Even after the film got into the 2005 Berlin Film Festival, Tucker says he couldn’t drag buyers to see it. “They were like, ‘We’re here to work. We’re not going to come see your tranny movie,’ ” he recalls. The doors finally opened after a Variety review said the film had box office potential, and ultimately the Weinstein Co. made the film one of its first acquisitions.
“Transamerica” grossed almost $10 million, Tucker paid back his credit cards, and star Felicity Huffman (who took on the film before she went into production on “Desperate Housewives”) was nominated for an Oscar.
And yet Tucker says that on Oscar night, “I had movie stars come up to me at the Vanity Fair party and say, ‘Oh, I haven’t seen your movie yet. I hear it’s very dark.’ They didn’t hear anything. I think they just thought ‘Boys Don’t Cry.’ ”

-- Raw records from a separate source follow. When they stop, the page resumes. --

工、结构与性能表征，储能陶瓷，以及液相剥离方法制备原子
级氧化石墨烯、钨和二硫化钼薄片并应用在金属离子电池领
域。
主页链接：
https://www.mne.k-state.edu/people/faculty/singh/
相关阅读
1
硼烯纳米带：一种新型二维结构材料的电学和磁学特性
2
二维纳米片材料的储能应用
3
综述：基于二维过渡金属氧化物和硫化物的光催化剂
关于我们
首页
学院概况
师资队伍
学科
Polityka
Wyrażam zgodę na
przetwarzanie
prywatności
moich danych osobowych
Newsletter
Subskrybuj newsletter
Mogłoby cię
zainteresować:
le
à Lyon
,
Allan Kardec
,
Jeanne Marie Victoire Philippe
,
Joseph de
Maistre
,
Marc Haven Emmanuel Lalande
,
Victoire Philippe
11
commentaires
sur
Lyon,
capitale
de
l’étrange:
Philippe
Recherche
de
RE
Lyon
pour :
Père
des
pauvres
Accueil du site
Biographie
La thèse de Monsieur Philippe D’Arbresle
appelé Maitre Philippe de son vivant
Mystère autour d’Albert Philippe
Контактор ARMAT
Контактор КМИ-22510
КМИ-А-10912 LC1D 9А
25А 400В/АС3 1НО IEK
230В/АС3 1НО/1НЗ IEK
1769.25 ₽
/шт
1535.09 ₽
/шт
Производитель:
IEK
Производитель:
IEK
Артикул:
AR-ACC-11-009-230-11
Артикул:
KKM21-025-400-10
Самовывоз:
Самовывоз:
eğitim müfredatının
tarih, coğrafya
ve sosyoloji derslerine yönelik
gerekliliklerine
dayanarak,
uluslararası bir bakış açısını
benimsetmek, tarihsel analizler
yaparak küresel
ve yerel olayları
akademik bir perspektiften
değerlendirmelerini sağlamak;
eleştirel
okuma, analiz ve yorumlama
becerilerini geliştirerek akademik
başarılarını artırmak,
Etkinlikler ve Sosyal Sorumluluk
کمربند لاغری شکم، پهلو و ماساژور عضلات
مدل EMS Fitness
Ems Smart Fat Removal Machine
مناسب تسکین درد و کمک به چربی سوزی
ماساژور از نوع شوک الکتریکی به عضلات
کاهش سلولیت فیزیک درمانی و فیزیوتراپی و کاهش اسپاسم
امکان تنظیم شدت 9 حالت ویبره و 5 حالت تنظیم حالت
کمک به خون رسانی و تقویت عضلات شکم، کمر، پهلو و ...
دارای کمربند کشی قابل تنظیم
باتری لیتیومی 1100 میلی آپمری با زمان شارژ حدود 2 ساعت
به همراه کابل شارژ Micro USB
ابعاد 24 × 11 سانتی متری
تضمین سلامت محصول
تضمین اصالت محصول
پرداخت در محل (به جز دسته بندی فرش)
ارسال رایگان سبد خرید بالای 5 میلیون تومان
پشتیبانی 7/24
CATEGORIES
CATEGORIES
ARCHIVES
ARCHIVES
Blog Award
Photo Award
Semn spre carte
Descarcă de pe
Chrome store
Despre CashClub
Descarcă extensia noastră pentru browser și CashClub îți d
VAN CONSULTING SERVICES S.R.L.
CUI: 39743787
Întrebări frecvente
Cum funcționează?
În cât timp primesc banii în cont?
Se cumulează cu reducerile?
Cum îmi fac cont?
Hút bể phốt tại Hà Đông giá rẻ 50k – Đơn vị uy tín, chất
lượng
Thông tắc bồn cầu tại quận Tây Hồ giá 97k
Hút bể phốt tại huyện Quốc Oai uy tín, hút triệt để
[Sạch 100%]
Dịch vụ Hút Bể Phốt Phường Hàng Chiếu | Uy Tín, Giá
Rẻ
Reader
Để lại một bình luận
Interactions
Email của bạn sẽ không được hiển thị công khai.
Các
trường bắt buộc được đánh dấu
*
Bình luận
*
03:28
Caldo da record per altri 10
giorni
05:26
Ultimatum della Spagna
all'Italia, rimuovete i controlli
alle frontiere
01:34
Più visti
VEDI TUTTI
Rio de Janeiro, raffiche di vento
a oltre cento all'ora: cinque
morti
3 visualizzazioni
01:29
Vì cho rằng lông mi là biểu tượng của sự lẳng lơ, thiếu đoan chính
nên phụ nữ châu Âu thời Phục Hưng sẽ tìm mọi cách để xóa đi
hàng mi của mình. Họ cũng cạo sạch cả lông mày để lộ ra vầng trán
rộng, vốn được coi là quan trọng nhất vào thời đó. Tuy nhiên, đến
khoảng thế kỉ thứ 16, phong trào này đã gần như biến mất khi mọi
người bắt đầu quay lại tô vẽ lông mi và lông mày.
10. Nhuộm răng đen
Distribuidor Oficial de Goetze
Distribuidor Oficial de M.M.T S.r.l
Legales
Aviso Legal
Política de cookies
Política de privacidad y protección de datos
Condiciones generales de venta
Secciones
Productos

In addition, releasing a gay-themed film into an increasingly crowded marketplace is, if anything, a more challenging endeavor now than 15 years ago.

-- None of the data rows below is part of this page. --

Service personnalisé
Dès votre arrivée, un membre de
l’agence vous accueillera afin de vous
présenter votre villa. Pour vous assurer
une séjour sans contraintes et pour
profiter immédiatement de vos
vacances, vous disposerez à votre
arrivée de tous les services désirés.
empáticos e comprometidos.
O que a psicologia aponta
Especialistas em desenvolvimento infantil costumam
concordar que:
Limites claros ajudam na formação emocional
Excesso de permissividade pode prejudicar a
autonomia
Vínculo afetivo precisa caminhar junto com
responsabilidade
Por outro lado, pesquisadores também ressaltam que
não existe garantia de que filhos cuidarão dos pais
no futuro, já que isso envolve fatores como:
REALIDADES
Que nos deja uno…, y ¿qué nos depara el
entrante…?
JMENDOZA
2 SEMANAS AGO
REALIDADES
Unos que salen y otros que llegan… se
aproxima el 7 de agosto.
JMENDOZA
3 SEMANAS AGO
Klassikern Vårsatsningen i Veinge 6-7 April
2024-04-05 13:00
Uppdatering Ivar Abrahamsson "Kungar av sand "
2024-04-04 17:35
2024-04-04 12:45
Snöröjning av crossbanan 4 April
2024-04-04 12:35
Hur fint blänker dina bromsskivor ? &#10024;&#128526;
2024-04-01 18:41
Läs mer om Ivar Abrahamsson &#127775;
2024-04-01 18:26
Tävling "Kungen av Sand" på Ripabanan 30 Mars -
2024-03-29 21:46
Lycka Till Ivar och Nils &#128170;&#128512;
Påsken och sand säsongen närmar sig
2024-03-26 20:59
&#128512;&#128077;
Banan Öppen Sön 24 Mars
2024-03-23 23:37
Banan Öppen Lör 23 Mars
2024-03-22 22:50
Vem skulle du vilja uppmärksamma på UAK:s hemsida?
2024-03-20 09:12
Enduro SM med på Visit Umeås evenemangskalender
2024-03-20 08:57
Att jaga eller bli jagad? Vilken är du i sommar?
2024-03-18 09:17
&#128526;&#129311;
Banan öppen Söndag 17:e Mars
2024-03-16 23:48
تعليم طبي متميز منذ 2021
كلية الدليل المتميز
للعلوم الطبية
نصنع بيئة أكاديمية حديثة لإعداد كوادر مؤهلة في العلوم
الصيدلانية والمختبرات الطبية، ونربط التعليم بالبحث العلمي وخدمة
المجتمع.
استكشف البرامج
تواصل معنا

“You used to be able to put a movie in a theater and let it grow and build an audience over a period of weeks,” says Mark Reinhart, exec VP of distribution and acquisitions at Here! Films, which distributed “Beautiful Boxer,” a Thai biopic of a boxer who fought to pay for a sex-change operation to become a woman. “Now if you don’t perform in the first week of the release, you’re gone.”
Meyer Gottlieb, president of Samuel Goldwyn Pictures, concurs, comparing the difficulties releasing Israeli film “Walk on Water,” about a Mossad agent and his gay grandson, with the success of “Longtime Companion,” the 1990 Goldwyn film that dealt with the AIDS crisis.
“We were very, very successful (with “Companion”) in great part because we had the landscape that would allow the picture to resonate with an audience and give it enough time to breathe,” Gottlieb says. “We did end up staying in the same theaters 15, 16, 18 weeks. It’s virtually impossible to do that today.”
Although Reinhart admits he was disappointed by the B.O. of “Boxer,” he stresses that both the film’s DVD sales and on-demand pay TV service on Here! have done quite well. Last fall, in fact, the company attempted a day-and-date release of gay icon Margaret Cho’s latest standup film “Notorious,” to brisk DVD sales, albeit poor box office.
If there is a silver lining in the trials that face indie gay films, it’s that actors are willing to play gay, in sharp contrast to the multiyear struggle to find the male leads for “Brokeback Mountain.”
Tucker says newcomer Kevin Zegers actively campaigned for the male lead in “Transamerica,” a hustler who thinks nothing of a truck-stop quickie to grab some easy cash.
Araki, too, says lead Joseph Gordon-Levitt (also playing a troubled gay hustler) was “fearless and uncompromising in terms of his dedication to that character. If anything, I think everyone’s going to want to play these kinds of gay characters right now.”
But, after a year of such varied gay cinema, are financiers rushing out to make more films like them?
“I don’t know if distributors are necessarily looking at these films and saying, ‘That’s fantastic,’ ” says Wu, whose next project, like Araki and Tucker’s, is not gay-themed. “I hope the reverse thing happens, where (gay) people become inspired by the fact that my film could get made, then they set off to try to do it.”